Recorded data
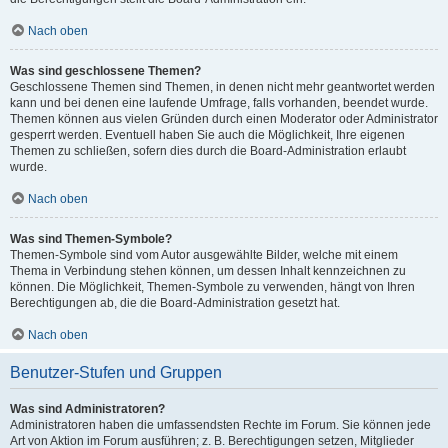
Nach oben
Was sind geschlossene Themen?
Geschlossene Themen sind Themen, in denen nicht mehr geantwortet werden
kann und bei denen eine laufende Umfrage, falls vorhanden, beendet wurde.
Themen können aus vielen Gründen durch einen Moderator oder Administrator
gesperrt werden. Eventuell haben Sie auch die Möglichkeit, Ihre eigenen
Themen zu schließen, sofern dies durch die Board-Administration erlaubt
wurde.
Nach oben
Was sind Themen-Symbole?
Themen-Symbole sind vom Autor ausgewählte Bilder, welche mit einem
Thema in Verbindung stehen können, um dessen Inhalt kennzeichnen zu
können. Die Möglichkeit, Themen-Symbole zu verwenden, hängt von Ihren
Berechtigungen ab, die die Board-Administration gesetzt hat.
Nach oben
Benutzer-Stufen und Gruppen
Was sind Administratoren?
Administratoren haben die umfassendsten Rechte im Forum. Sie können jede
Art von Aktion im Forum ausführen; z. B. Berechtigungen setzen, Mitglieder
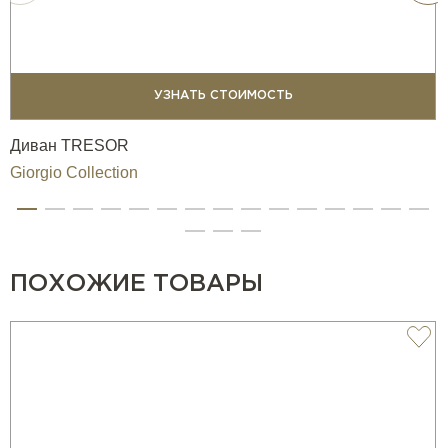
Открытых лаунж-зон премиальных резиденций и
пятизвёздочных отелей.
Элитных террас и зон отдыха с видом на бассейн или
сад.
УЗНАТЬ СТОИМОСТЬ
Эксклюзивных барных пространств, как на открытом
воздухе, так и под навесами.
Диван TRESOR
Giorgio Collection
Уличный барный стол OASI от Giorgio Collection – это
воплощение утончённого вкуса, инновационного
подхода к дизайну и исключительного качества,
создающее атмосферу уюта и элегантности в открытых
пространствах.
ПОХОЖИЕ ТОВАРЫ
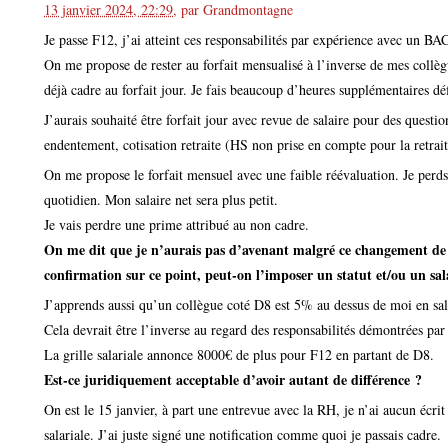
13 janvier 2024, 22:29
,
par
Grandmontagne
Je passe F12, j’ai atteint ces responsabilités par expérience avec un BA
On me propose de rester au forfait mensualisé à l’inverse de mes collè
déjà cadre au forfait jour. Je fais beaucoup d’heures supplémentaires déf
J’aurais souhaité être forfait jour avec revue de salaire pour des questi
endentement, cotisation retraite (HS non prise en compte pour la retrait
On me propose le forfait mensuel avec une faible réévaluation. Je perd
quotidien. Mon salaire net sera plus petit.
Je vais perdre une prime attribué au non cadre.
On me dit que je n’aurais pas d’avenant malgré ce changement de s
confirmation sur ce point, peut-on l’imposer un statut et/ou un sal
J’apprends aussi qu’un collègue coté D8 est 5% au dessus de moi en sal
Cela devrait être l’inverse au regard des responsabilités démontrées par 
La grille salariale annonce 8000€ de plus pour F12 en partant de D8.
Est-ce juridiquement acceptable d’avoir autant de différence ?
On est le 15 janvier, à part une entrevue avec la RH, je n’ai aucun écrit
salariale. J’ai juste signé une notification comme quoi je passais cadre.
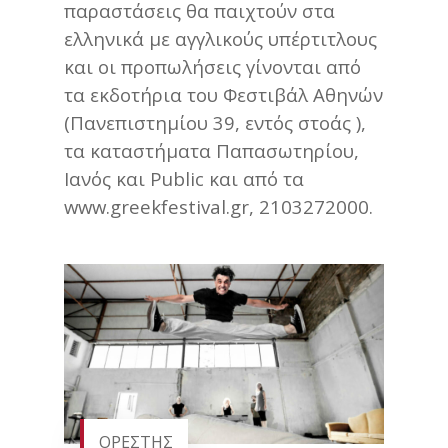
παραστάσεις θα παιχτούν στα
ελληνικά με αγγλικούς υπέρτιτλους
και οι προπωλήσεις γίνονται από
τα εκδοτήρια του Φεστιβάλ Αθηνών
(Πανεπιστημίου 39, εντός στοάς ),
τα καταστήματα Παπασωτηρίου,
Ιανός και Public και από τα
www.greekfestival.gr, 2103272000.
ΟΡΕΣΤΗΣ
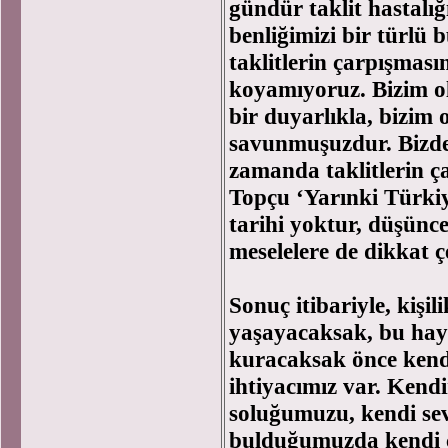
gündür taklit hastalı
benliğimizi bir türlü
taklitlerin çarpışmas
koyamıyoruz. Bizim o
bir duyarlıkla, bizim
savunmuşuzdur. Bizde 
zamanda taklitlerin ça
Topçu ‘Yarınki Türkiy
tarihi yoktur, düşünce
meselelere de dikkat ç
Sonuç itibariyle, kişili
yaşayacaksak, bu haya
kuracaksak önce kend
ihtiyacımız var. Kend
soluğumuzu, kendi se
bulduğumuzda kendi 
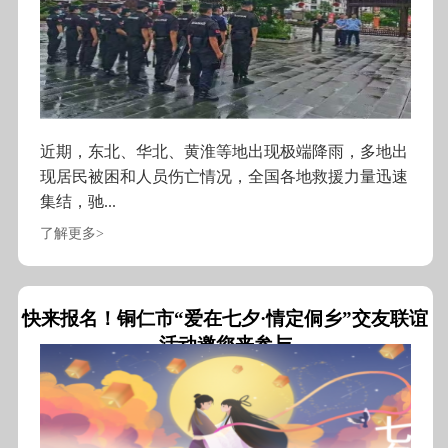
近期，东北、华北、黄淮等地出现极端降雨，多地出
现居民被困和人员伤亡情况，全国各地救援力量迅速
集结，驰...
了解更多>
快来报名！铜仁市“爱在七夕·情定侗乡”交友联谊
活动邀您来参与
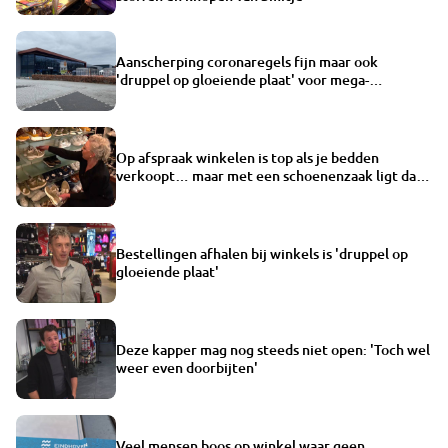
Aanscherping coronaregels fijn maar ook
'druppel op gloeiende plaat' voor mega-
kampeerwinkel
Op afspraak winkelen is top als je bedden
verkoopt… maar met een schoenenzaak ligt dat
anders
Bestellingen afhalen bij winkels is 'druppel op
gloeiende plaat'
Deze kapper mag nog steeds niet open: 'Toch wel
weer even doorbijten'
Veel mensen boos op winkel waar geen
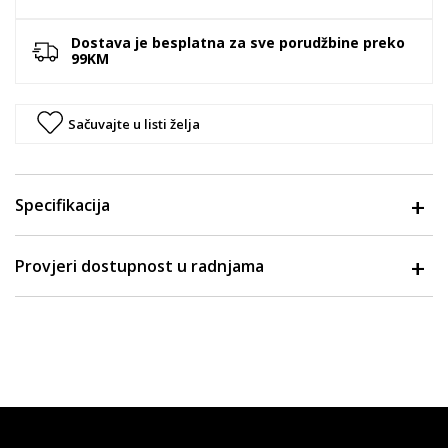
Dostava je besplatna za sve porudžbine preko
99KM
Sačuvajte u listi želja
Specifikacija
Provjeri dostupnost u radnjama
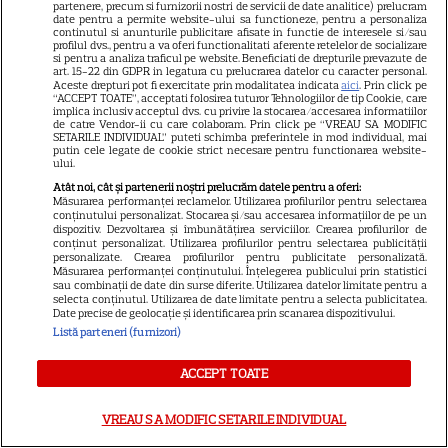
VEDETE STRĂINE
partenere, precum si furnizorii nostri de servicii de date analitice) prelucram
date pentru a permite website-ului sa functioneze, pentru a personaliza
continutul si anunturile publicitare afisate in functie de interesele si/sau
Sean Astin din „Stăpânul
profilul dvs., pentru a va oferi functionalitati aferente retelelor de socializare
si pentru a analiza traficul pe website. Beneficiati de drepturile prevazute de
Inelelor” a fost nevoit să își
art. 15-22 din GDPR in legatura cu prelucrarea datelor cu caracter personal.
vândă casa din cauza
Aceste drepturi pot fi exercitate prin modalitatea indicata
aici
. Prin click pe
“ACCEPT TOATE”, acceptati folosirea tuturor Tehnologiilor de tip Cookie, care
14
salariului mic: Câți bani a
implica inclusiv acceptul dvs. cu privire la stocarea/accesarea informatiilor
de catre Vendor-ii cu care colaboram. Prin click pe “VREAU SA MODIFIC
primit de fapt
SETARILE INDIVIDUAL” puteti schimba preferintele in mod individual, mai
putin cele legate de cookie strict necesare pentru functionarea website-
ului.
VEDETE STRĂINE
Atât noi, cât și partenerii noștri prelucrăm datele pentru a oferi:
Măsurarea performanței reclamelor. Utilizarea profilurilor pentru selectarea
conținutului personalizat. Stocarea și/sau accesarea informațiilor de pe un
Elon Musk, atac la adresa
dispozitiv. Dezvoltarea și îmbunătățirea serviciilor. Crearea profilurilor de
regizorului premiat cu Oscar
conținut personalizat. Utilizarea profilurilor pentru selectarea publicității
personalizate. Crearea profilurilor pentru publicitate personalizată.
care a realizat documentarul
Măsurarea performanței conținutului. Înțelegerea publicului prin statistici
14
sau combinații de date din surse diferite. Utilizarea datelor limitate pentru a
despre viața sa. Filmul are 232
selecta conținutul. Utilizarea de date limitate pentru a selecta publicitatea.
de minute
Date precise de geolocație și identificarea prin scanarea dispozitivului.
Listă parteneri (furnizori)
VEDETE STRĂINE
ACCEPT TOATE
Marvel are un nou Black
VREAU SA MODIFIC SETARILE INDIVIDUAL
Panther. David Jonsson preia
moștenirea lui Chadwick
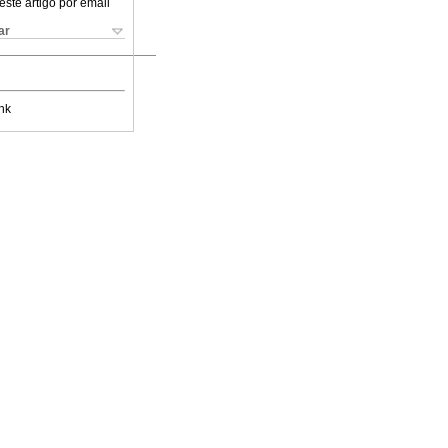
este artigo por email
ar
nk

Exercise prompt »
The expected output is an exact copy of the lines from the top of the data above through the line containing "Was sind Administratoren?", both included, with every picture omitted.

Solution for this problem »
Nach oben
Was sind geschlossene Themen?
Geschlossene Themen sind Themen, in denen nicht mehr geantwortet werden
kann und bei denen eine laufende Umfrage, falls vorhanden, beendet wurde.
Themen können aus vielen Gründen durch einen Moderator oder Administrator
gesperrt werden. Eventuell haben Sie auch die Möglichkeit, Ihre eigenen
Themen zu schließen, sofern dies durch die Board-Administration erlaubt
wurde.
Nach oben
Was sind Themen-Symbole?
Themen-Symbole sind vom Autor ausgewählte Bilder, welche mit einem
Thema in Verbindung stehen können, um dessen Inhalt kennzeichnen zu
können. Die Möglichkeit, Themen-Symbole zu verwenden, hängt von Ihren
Berechtigungen ab, die die Board-Administration gesetzt hat.
Nach oben
Benutzer-Stufen und Gruppen
Was sind Administratoren?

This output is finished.